Once you have added the Amazon S2 account you can select it from the "Source" dropdown shown on the right half of the screen.

Next, enter the S3 bucket name and account name in the folder field just below the Source dropdown.

  • Use the same naming format that you would for a folder: bucketName/accountName. FamilySearch will provide you with this information.

After completing these steps, you'll see the contents of the root S3 directory for your account on the right side of the screen. Note that because you entered your account name as part of the folder string, the initial page will display files and directories in your bucket/accountName/ directory.
Due to account restrictions, you won't be able to view anything higher than this directory. Be aware that when following this procedure with Cloudberry or a similar tool, you don't need to add your accountName to the path of copied files since that is the current directory displayed on the right side.

  • The accountName root is automatically included.
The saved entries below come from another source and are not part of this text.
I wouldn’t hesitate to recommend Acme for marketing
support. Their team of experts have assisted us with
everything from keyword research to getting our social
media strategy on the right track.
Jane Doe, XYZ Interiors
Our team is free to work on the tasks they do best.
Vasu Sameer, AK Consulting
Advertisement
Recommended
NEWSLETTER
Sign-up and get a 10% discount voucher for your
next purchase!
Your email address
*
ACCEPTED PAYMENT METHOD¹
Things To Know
Project ID directories should be copied to this root directory.

On the left side of the screen, you can browse folders on your computer.
To ingest, navigate to the appropriate folder location on both screens and copy the files and/or directories to be ingested into the destination folder by selecting, dragging, and dropping them.

  • If you have multiple groups under a Project Name, you can copy at the Project Name level by dragging the project folder from your computer to the root directory in the S3 view.
  • If you've already set up the project directory on S3, you can copy the group level (Capture Group ID) directories into the project directory.
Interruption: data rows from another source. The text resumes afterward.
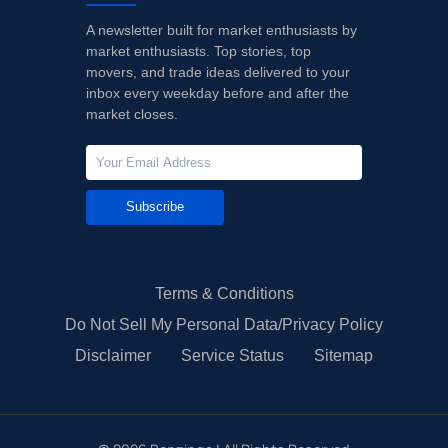
A newsletter built for market enthusiasts by
market enthusiasts. Top stories, top
movers, and trade ideas delivered to your
inbox every weekday before and after the
market closes.
Subscribe
Terms & Conditions
Do Not Sell My Personal Data/Privacy Policy
Disclaimer
Service Status
Sitemap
AWS API's for programmatic uploading to the S3 bucket

Instructions for using the AWS SDK to access S3 can be found here.


Viewing Ingest Errors and Status

The status for groups submitted for ingesting will be returned in JSON files located in the same S3 bucket used to upload images and metadata.

The status files will be named as follows:

/[Provider Name]/[Project ID]/Status/[Status Level]/[Capture Group ID].json

"Status Level" indicates the current ingest status of the specific group specified by Capture Group ID. Status Level will be one of the following values:

  • inProgress
  • Issue - This status indicates an ingest Error has occurred.  The json status file will contain the error details.
  • Completed. 

The JSON files will contain additional details about the ingest and current status.